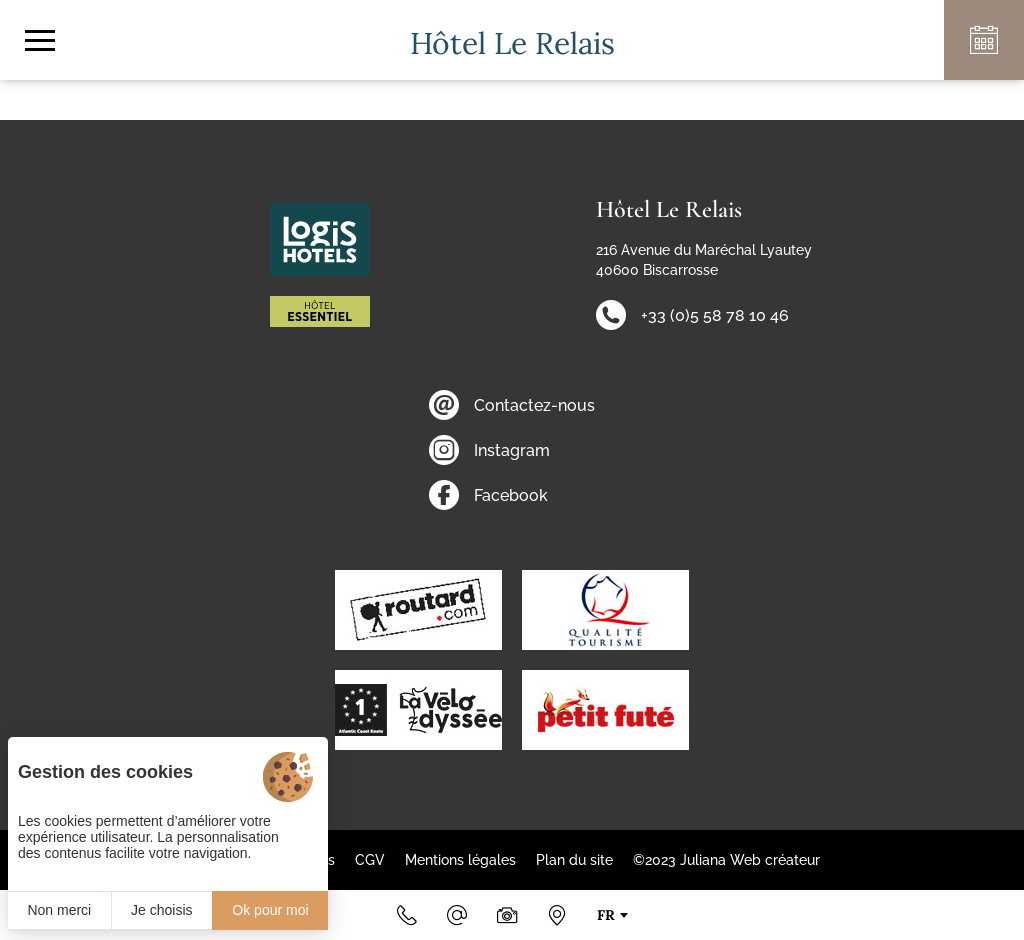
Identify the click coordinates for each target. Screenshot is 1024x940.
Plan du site (574, 860)
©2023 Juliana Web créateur (726, 860)
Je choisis (161, 910)
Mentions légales (460, 860)
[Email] (457, 915)
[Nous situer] (557, 915)
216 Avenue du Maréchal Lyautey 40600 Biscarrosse (704, 260)
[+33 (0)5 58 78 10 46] (407, 915)
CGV (370, 860)
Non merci (59, 910)
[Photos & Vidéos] (507, 915)
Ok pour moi (270, 910)
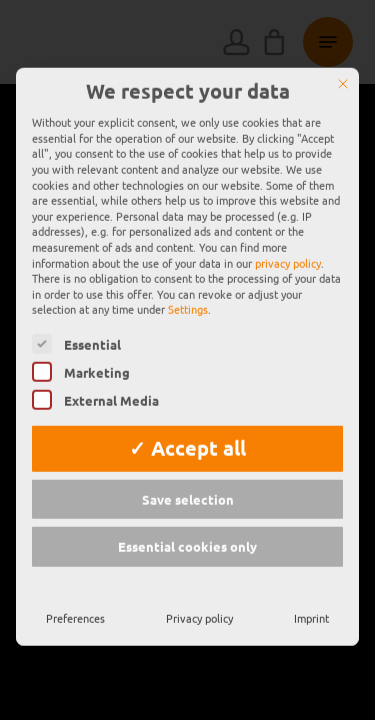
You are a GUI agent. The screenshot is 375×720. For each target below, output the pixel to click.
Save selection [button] (188, 458)
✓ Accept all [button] (187, 407)
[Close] (343, 43)
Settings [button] (188, 269)
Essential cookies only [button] (187, 506)
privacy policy (288, 222)
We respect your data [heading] (188, 51)
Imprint (311, 577)
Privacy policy (199, 577)
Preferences (75, 577)
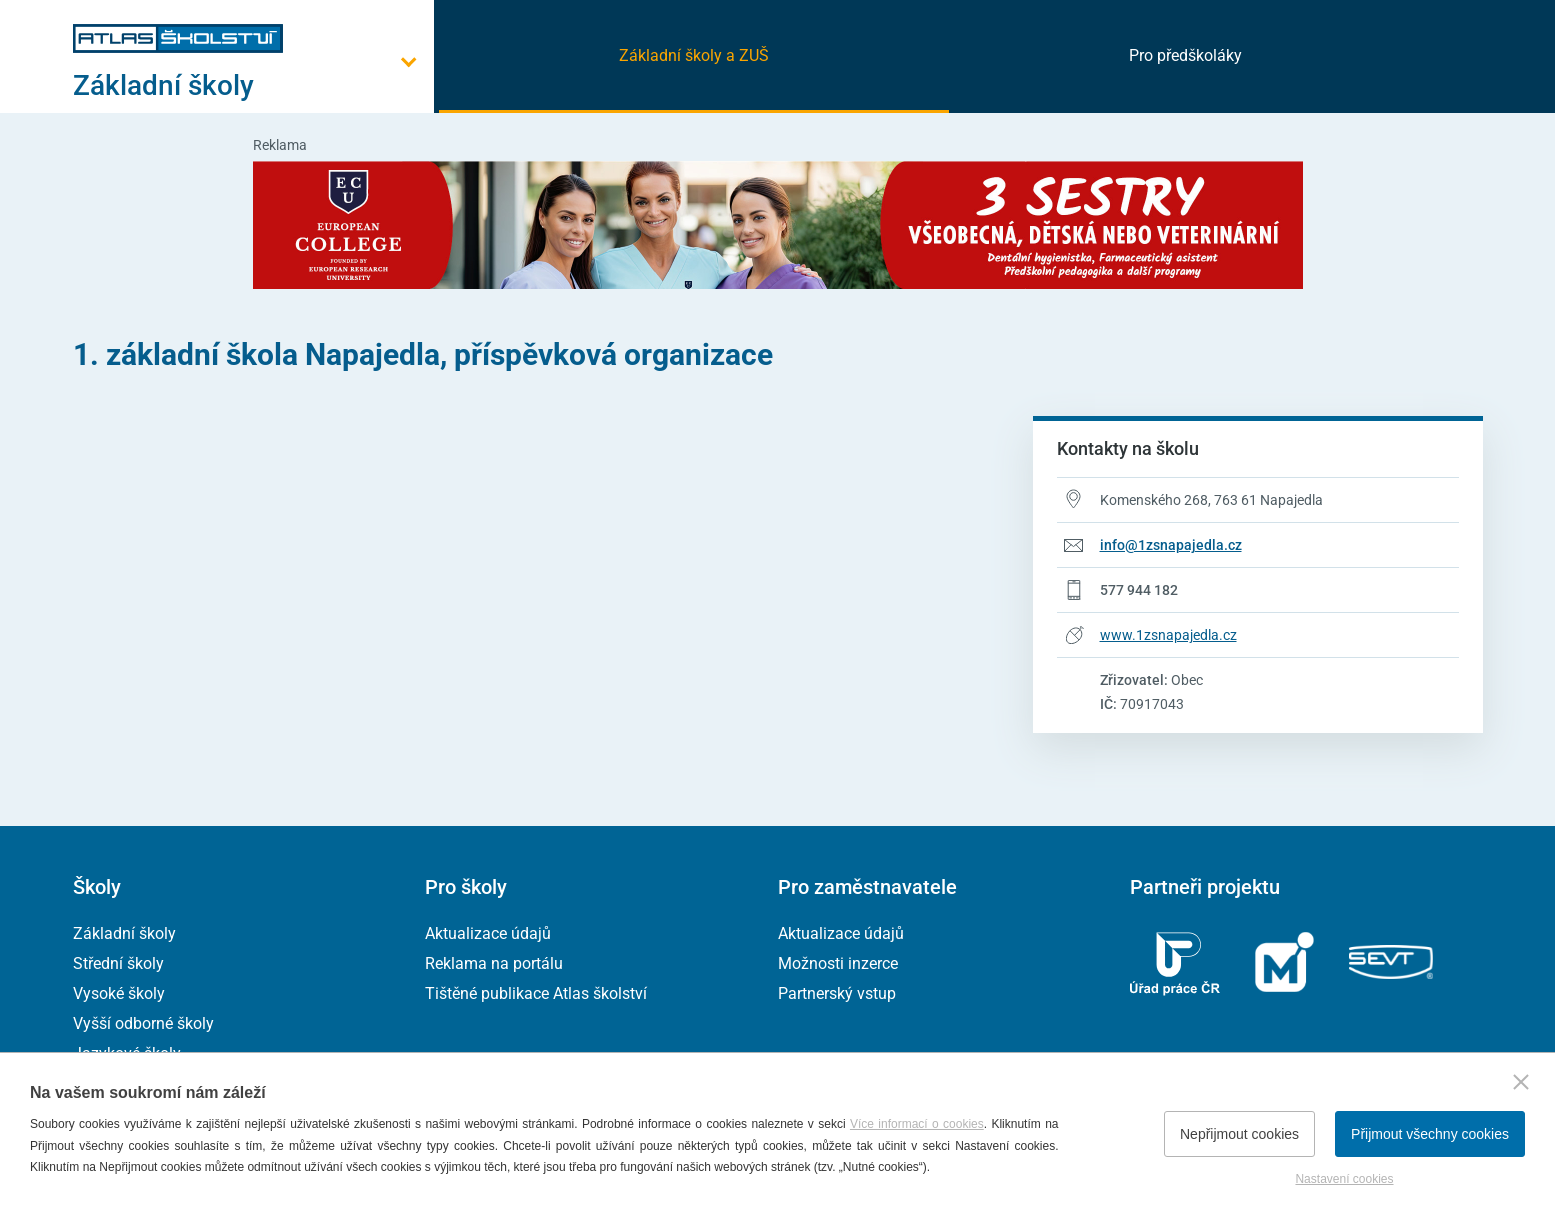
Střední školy (118, 963)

=-=-=

Work instructions:
Copy every line of the data word for word, omitting the images.

Solution to the exercise:
Identify the click coordinates for each target. Screenshot is 1024x940.
Plan du site (574, 860)
©2023 Juliana Web créateur (726, 860)
Je choisis (161, 910)
Mentions légales (460, 860)
[Email] (457, 915)
[Nous situer] (557, 915)
216 Avenue du Maréchal Lyautey 40600 Biscarrosse (704, 260)
[+33 (0)5 58 78 10 46] (407, 915)
CGV (370, 860)
Non merci (59, 910)
[Photos & Vidéos] (507, 915)
Ok pour moi (270, 910)
You are a GUI agent. The screenshot is 375×720. For each target below, output the pixel to click.
Save selection [button] (188, 458)
✓ Accept all [button] (187, 407)
[Close] (343, 43)
Settings [button] (188, 269)
Essential cookies only [button] (187, 506)
privacy policy (288, 222)
We respect your data [heading] (188, 51)
Imprint (311, 577)
Privacy policy (199, 577)
Preferences (75, 577)
Střední školy (118, 963)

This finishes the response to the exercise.